DESCRIPTION OF THE TASK:
From the line containing "навантаження на" down to the last line of the records below, copy every line exactly. Leave out everything before it.

RECORDS:
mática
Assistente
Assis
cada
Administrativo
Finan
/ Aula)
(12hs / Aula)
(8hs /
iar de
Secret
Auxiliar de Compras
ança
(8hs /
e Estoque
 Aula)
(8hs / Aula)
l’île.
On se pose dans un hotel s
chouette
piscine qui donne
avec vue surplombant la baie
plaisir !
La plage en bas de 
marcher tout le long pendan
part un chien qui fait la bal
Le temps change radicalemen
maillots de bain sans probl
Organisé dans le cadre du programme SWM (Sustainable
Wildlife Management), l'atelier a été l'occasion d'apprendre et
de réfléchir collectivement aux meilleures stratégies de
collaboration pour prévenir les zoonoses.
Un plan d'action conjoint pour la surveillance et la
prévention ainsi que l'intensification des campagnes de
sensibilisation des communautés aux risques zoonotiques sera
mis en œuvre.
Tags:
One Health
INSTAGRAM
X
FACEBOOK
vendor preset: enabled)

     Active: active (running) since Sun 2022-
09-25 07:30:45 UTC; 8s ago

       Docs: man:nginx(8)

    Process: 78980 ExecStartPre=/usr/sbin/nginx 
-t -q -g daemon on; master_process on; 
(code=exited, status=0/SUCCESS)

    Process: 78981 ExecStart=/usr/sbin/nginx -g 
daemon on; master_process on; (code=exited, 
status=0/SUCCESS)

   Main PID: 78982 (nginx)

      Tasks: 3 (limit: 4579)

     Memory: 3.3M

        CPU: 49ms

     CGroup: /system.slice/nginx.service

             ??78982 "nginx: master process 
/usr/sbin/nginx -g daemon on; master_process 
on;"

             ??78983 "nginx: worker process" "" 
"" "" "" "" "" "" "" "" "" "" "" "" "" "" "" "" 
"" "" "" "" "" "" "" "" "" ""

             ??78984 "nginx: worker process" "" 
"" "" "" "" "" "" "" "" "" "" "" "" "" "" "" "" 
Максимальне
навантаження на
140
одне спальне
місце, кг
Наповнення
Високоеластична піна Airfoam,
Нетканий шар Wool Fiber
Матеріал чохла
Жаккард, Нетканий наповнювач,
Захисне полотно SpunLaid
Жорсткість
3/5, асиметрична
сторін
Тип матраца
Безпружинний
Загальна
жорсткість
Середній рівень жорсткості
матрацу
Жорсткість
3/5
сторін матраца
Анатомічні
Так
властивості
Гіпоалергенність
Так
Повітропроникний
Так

RESULT OF THIS TASK:
навантаження на
140
одне спальне
місце, кг
Наповнення
Високоеластична піна Airfoam,
Нетканий шар Wool Fiber
Матеріал чохла
Жаккард, Нетканий наповнювач,
Захисне полотно SpunLaid
Жорсткість
3/5, асиметрична
сторін
Тип матраца
Безпружинний
Загальна
жорсткість
Середній рівень жорсткості
матрацу
Жорсткість
3/5
сторін матраца
Анатомічні
Так
властивості
Гіпоалергенність
Так
Повітропроникний
Так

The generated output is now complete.